NAT is your problem, IE.

NAT (inside) 0-list of access inside_outbound_nat0_acl
NAT (inside) 0 0.0.0.0 0.0.0.0 0 0

presumanly first NAT is fot your good VPN that acl looks a little funny, what exactly are you doing with that?

The second NAT is the real problem but for outgoing internet access - the NAT statement, you said not NAT one of your addresses 10.10.10.x which is a problem as 10.x.x.x address is not routable on the Internet.

You must change this setting IE. -

(1) remove the second NAT statement IE. "no nat (inside) 0 0.0.0.0 0.0.0.0.

(2) add a new statement of NAT - ' nat (inside) 1 0.0.0.0 0.0.0.0.
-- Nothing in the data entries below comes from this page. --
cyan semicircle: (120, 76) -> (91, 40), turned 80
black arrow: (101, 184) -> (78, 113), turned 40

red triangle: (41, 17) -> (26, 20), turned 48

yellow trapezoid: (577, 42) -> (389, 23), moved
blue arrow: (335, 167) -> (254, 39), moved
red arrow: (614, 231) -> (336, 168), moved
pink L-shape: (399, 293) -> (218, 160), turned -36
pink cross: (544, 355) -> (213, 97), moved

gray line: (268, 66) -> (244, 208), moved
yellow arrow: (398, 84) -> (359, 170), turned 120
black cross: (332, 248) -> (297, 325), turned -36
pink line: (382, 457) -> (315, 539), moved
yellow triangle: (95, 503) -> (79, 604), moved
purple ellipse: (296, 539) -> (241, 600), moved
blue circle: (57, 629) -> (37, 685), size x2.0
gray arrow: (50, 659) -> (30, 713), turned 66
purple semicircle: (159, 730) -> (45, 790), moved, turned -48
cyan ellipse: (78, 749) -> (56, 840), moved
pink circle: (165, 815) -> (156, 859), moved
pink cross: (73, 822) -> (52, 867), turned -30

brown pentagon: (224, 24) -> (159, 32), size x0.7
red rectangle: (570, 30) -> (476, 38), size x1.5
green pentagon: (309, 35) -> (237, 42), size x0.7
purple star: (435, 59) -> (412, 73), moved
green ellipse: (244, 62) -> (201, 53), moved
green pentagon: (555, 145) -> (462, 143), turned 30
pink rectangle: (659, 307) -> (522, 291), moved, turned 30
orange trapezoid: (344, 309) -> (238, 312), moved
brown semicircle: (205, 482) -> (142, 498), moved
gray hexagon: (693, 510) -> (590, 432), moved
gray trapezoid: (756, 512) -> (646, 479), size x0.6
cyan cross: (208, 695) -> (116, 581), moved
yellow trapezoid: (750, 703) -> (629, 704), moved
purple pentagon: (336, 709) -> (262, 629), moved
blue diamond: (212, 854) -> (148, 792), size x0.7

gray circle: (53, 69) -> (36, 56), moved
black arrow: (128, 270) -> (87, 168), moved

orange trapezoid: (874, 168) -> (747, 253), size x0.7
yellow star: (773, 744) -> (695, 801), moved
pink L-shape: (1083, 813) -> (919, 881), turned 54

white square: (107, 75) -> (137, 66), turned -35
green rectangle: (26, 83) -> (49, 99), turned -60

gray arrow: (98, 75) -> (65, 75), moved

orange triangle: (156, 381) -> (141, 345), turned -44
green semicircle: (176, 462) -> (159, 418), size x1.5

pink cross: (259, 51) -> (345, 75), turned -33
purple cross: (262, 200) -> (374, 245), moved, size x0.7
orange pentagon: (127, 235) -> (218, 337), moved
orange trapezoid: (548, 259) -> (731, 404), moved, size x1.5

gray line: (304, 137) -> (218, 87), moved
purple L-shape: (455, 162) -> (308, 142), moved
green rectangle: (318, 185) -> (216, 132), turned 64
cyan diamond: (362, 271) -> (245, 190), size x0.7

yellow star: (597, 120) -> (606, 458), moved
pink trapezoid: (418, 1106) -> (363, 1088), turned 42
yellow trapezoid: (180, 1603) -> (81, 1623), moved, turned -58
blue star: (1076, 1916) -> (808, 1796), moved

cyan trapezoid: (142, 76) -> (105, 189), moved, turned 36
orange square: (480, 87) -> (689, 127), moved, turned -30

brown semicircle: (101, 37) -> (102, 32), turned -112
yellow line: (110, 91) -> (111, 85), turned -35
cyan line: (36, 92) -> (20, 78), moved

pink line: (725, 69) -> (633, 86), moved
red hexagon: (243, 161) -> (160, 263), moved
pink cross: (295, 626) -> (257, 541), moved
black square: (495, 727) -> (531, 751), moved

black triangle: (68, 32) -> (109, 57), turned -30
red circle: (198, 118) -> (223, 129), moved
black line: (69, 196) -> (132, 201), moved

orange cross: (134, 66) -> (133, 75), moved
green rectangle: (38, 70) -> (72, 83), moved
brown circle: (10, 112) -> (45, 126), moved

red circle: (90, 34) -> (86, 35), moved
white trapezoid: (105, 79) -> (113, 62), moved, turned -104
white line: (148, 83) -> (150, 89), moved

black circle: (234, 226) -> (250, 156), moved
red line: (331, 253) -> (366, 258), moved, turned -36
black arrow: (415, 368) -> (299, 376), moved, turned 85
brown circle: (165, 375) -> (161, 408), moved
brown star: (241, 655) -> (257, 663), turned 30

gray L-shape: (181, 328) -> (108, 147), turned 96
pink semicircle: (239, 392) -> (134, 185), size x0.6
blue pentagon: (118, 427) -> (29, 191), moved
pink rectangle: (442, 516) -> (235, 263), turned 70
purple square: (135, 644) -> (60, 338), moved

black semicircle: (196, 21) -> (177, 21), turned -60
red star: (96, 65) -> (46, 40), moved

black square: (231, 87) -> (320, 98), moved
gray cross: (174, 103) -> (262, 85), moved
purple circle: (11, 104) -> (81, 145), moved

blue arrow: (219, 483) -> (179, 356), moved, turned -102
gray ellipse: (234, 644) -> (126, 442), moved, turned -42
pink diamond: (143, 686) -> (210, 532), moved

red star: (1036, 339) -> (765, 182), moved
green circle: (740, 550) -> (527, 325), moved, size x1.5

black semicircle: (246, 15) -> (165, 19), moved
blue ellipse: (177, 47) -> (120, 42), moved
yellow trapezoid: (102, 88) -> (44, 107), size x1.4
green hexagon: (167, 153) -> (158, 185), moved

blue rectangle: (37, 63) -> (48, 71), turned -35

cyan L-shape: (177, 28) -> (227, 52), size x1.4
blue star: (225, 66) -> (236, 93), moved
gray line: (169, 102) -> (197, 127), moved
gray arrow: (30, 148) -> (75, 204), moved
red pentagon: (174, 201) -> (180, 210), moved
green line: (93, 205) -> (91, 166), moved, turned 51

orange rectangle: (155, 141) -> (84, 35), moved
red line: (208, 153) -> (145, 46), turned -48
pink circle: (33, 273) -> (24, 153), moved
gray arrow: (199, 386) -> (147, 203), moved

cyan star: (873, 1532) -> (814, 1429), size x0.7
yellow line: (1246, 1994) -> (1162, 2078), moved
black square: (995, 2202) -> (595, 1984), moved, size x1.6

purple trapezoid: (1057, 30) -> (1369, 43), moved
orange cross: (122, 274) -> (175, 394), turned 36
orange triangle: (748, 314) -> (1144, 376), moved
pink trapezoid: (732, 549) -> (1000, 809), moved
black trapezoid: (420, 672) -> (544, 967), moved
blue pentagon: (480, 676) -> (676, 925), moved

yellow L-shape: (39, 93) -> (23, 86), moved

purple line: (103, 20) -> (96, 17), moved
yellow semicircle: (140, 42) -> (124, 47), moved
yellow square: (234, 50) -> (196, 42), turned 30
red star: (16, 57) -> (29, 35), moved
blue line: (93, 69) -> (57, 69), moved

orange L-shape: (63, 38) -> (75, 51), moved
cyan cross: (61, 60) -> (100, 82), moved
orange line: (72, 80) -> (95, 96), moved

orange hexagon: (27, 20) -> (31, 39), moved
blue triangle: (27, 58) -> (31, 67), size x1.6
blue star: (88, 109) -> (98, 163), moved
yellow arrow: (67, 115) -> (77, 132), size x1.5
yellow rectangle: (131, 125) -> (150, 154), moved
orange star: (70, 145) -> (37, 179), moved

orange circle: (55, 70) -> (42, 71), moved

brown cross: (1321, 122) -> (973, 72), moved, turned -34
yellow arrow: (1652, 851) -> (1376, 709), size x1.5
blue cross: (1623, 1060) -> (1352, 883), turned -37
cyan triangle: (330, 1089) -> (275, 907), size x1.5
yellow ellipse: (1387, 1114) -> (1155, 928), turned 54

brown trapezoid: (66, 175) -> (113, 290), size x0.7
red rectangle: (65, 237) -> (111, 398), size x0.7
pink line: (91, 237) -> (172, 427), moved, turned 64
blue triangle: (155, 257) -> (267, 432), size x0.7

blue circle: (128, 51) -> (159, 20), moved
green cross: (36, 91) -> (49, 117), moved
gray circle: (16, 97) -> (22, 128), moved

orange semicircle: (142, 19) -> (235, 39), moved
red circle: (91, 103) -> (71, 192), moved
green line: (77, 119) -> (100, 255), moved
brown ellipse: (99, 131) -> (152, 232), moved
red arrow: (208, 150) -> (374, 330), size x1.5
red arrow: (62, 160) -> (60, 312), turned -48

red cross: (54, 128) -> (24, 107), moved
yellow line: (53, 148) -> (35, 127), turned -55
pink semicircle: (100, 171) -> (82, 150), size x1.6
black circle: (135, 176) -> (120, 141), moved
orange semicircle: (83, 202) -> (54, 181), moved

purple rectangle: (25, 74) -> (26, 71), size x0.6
(3) add a corresponding statement global - global (outside) 1 interface.

This will be PAT all your 10.10.10.x to external IP addresses.

Apologies, but these are some CLI commands that I don't use PDM.

Jon

PIX 501 with public several IP addresses

Hi all

I have the following configuration:

audience of 6 IP addresses, for example: 123.123.123.1 - 6 255.255.255.248

My provider, I have a Zyxel modem which has the 123.123.123.1 IP address, which is also the default gateway for my PIX.

The PIX is connected to a modem Zyxel.

The external interface of the PIX, 123.123.123.2 and the inside interface 192.168.1.1 255.255.255.0

At my home I have several client computers and network servers 3.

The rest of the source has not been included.